Bear prints are always fun to find. Poking around a little more, there are some through the pine needles in the forest, too. These are deep, poking through more than an inch worth of pine duff and a bit of the soil beneath. They are many steps from a single bear walking precisely the same way each of many times going from the water hole. Besides that, there is a large area of irises that are only leaves as yet. Just a bit too early. I thought about continuing on to the end, but have decided against coming back up the 1000 foot drop over 2 miles or the longer road hike back. So, it is time to return.

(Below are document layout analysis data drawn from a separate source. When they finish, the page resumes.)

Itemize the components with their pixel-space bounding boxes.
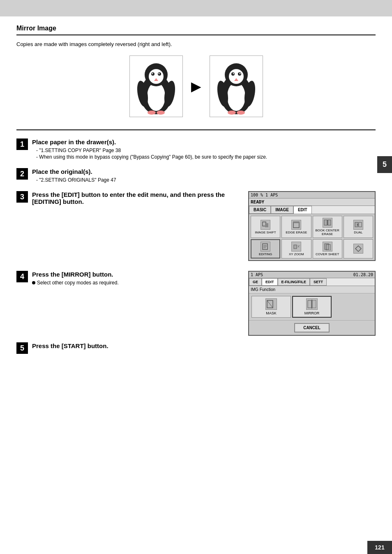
step-2: 2 Place the original(s). "2.SETTING ORIG… (16, 168, 376, 184)
lcd2-btn-mask-icon (265, 298, 277, 310)
lcd1-btn-image-shift[interactable]: IMAGE SHIFT (251, 216, 280, 238)
lcd1-btn-editing-icon (261, 242, 270, 252)
svg-line-46 (267, 300, 273, 308)
lcd1-buttons-row1: IMAGE SHIFT EDGE ERASE (249, 214, 375, 260)
lcd1-btn-edge-erase[interactable]: EDGE ERASE (281, 216, 311, 238)
mirror-arrow: ▶ (191, 78, 201, 94)
lcd1-status: READY (249, 199, 375, 206)
top-bar (0, 0, 392, 16)
lcd2-btn-mirror-icon (306, 298, 318, 310)
step-2-content: Place the original(s). "2.SETTING ORIGIN… (32, 168, 376, 184)
page-wrapper: 5 Mirror Image Copies are made with imag… (0, 0, 392, 554)
svg-rect-40 (294, 245, 297, 249)
lcd1-tab-basic[interactable]: BASIC (249, 206, 271, 214)
step-3-lcd: 100 % 1 APS READY BASIC IMAGE (248, 191, 376, 261)
lcd2-btn-mask[interactable]: MASK (251, 296, 291, 318)
lcd2-tab-efiling[interactable]: E-FILING/FILE (278, 278, 310, 286)
step-1-content: Place paper in the drawer(s). "1.SETTING… (32, 138, 376, 161)
lcd-screen-1: 100 % 1 APS READY BASIC IMAGE (248, 191, 376, 261)
lcd2-cancel-row: CANCEL (249, 320, 375, 335)
svg-point-7 (158, 73, 159, 74)
step-3-number: 3 (16, 191, 28, 203)
penguin-svg-right (214, 58, 259, 115)
lcd1-btn-book-center-icon (323, 218, 332, 228)
svg-rect-47 (308, 300, 311, 308)
step-4-bullet: Select other copy modes as required. (32, 280, 242, 286)
svg-point-11 (148, 111, 156, 115)
step-4: 4 Press the [MIRROR] button. Select othe… (16, 271, 376, 336)
lcd1-btn-dual-icon (353, 220, 363, 230)
lcd1-tab-image[interactable]: IMAGE (271, 206, 293, 214)
step-2-sub-1: "2.SETTING ORIGINALS" Page 47 (36, 177, 376, 183)
svg-rect-27 (265, 223, 268, 227)
lcd1-btn-editing[interactable]: EDITING (251, 239, 280, 259)
step-5-content: Press the [START] button. (32, 342, 376, 351)
svg-rect-31 (328, 220, 331, 225)
step-5-title: Press the [START] button. (32, 342, 376, 349)
lcd1-btn-cover-sheet-icon (323, 242, 332, 252)
step-1: 1 Place paper in the drawer(s). "1.SETTI… (16, 138, 376, 161)
lcd1-tabs: BASIC IMAGE EDIT (249, 206, 375, 214)
svg-rect-30 (324, 220, 327, 225)
lcd1-btn-xy-zoom-icon: XY (291, 242, 301, 252)
lcd1-btn-edge-erase-icon (291, 220, 301, 230)
svg-marker-44 (355, 246, 361, 252)
lcd2-cancel-button[interactable]: CANCEL (294, 323, 330, 332)
section-title: Mirror Image (16, 25, 376, 32)
bullet-dot (32, 281, 35, 284)
penguin-original (129, 55, 183, 117)
svg-point-3 (149, 69, 164, 84)
penguin-mirrored (210, 55, 263, 117)
step-3: 3 Press the [EDIT] button to enter the e… (16, 191, 376, 261)
svg-rect-34 (359, 222, 362, 227)
lcd2-buttons: MASK MIRROR (249, 293, 375, 320)
step-4-lcd: 1 APS 01.28.20 GE EDIT (248, 271, 376, 336)
lcd1-btn-cover-sheet[interactable]: COVER SHEET (313, 239, 342, 259)
lcd2-top-bar: 1 APS 01.28.20 (249, 272, 375, 278)
lcd2-tab-ge[interactable]: GE (249, 278, 262, 286)
penguin-svg-left (134, 58, 179, 115)
intro-text: Copies are made with images completely r… (16, 41, 376, 47)
step-3-text: Press the [EDIT] button to enter the edi… (32, 191, 242, 207)
step-2-title: Place the original(s). (32, 168, 376, 175)
step-3-with-image: Press the [EDIT] button to enter the edi… (32, 191, 376, 261)
page-number: 121 (367, 541, 392, 554)
step-1-title: Place paper in the drawer(s). (32, 138, 376, 145)
lcd2-tab-sett[interactable]: SETT (310, 278, 327, 286)
lcd-screen-2: 1 APS 01.28.20 GE EDIT (248, 271, 376, 336)
step-4-with-image: Press the [MIRROR] button. Select other … (32, 271, 376, 336)
svg-point-12 (157, 111, 165, 115)
step-3-title: Press the [EDIT] button to enter the edi… (32, 191, 242, 205)
step-5: 5 Press the [START] button. (16, 342, 376, 354)
lcd2-tab-edit[interactable]: EDIT (262, 278, 278, 286)
title-divider (16, 35, 376, 35)
step-4-content: Press the [MIRROR] button. Select other … (32, 271, 376, 336)
lcd2-btn-empty (333, 296, 372, 318)
step-1-sub-1: "1.SETTING COPY PAPER" Page 38 (36, 148, 376, 153)
step-4-number: 4 (16, 271, 28, 282)
step-5-number: 5 (16, 342, 28, 354)
svg-point-1 (147, 82, 165, 111)
mirror-illustration: ▶ (16, 55, 376, 117)
svg-rect-48 (312, 300, 316, 308)
svg-point-5 (152, 73, 153, 74)
section-divider (16, 129, 376, 130)
step-2-number: 2 (16, 168, 28, 180)
lcd1-btn-xy-zoom[interactable]: XY XY ZOOM (281, 239, 311, 259)
lcd1-btn-book-center[interactable]: BOOK CENTER ERASE (313, 216, 342, 238)
lcd2-btn-mirror[interactable]: MIRROR (292, 296, 332, 318)
main-content: Mirror Image Copies are made with images… (0, 16, 392, 369)
lcd1-btn-image-shift-icon (261, 220, 270, 230)
step-1-sub-2: When using this mode in bypass copying (… (36, 154, 376, 160)
lcd1-top-bar: 100 % 1 APS (249, 192, 375, 199)
step-3-content: Press the [EDIT] button to enter the edi… (32, 191, 376, 261)
svg-text:XY: XY (297, 245, 300, 248)
lcd1-btn-dual[interactable]: DUAL (344, 216, 373, 238)
step-1-number: 1 (16, 138, 28, 150)
step-4-title: Press the [MIRROR] button. (32, 271, 242, 278)
lcd2-function-title: IMG Function (249, 286, 375, 293)
lcd1-tab-edit[interactable]: EDIT (293, 206, 312, 214)
lcd2-tabs: GE EDIT E-FILING/FILE SETT (249, 278, 375, 286)
lcd1-btn-extra[interactable] (344, 239, 373, 259)
lcd1-btn-extra-icon (353, 244, 363, 254)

Apparently I came through a gate on the way. I didn't notice it crumpled up to one side. None of the fence for it to latch into is there, so I guess it's not needed even though there are clearly cows about. Well, the fence is far from complete too.
There is supposed to be a trail heading off the ridge at a tiny saddle near the top, at least according to OpenStreetMap. I pause and look carefully around for it. Although there are blazes sometimes, there are certainly none around here. There is no trail going down, either. Maybe it is a the other I saw, very misplaced at a small saddle instead of the much larger one just east of it. In that case, that trail through the gate should go out over A Four Mountain.
The unnamed peak west of Scott might have a use trail up it from the saddle on its west or it might have a sort of bathroom trail for the sometimes used camp site in the saddle. This site does not look nearly as popular as the on west of the high point. As expected, I do not quite feel like going up it or the other.
I do feel like going on a short monument search for a pair of closing corners, though. One is a little way along the road the trail abandoned to start upwards and, besides being on the wrong side of it, is easy to find. The other is up the hill from the highway. Both were set in 1913. They were poking around here early. The shortcut along the other road is not very steep, but rocky and turning into a wash. The horses appear to be using it. It is easy to find across from the road signed for Meadow Creek where there is ample parking. I may as well have used that. Since I didn't, the trail along a dry creek back to my parking is a nice find since it means I don't have to take the highway for the half mile or so.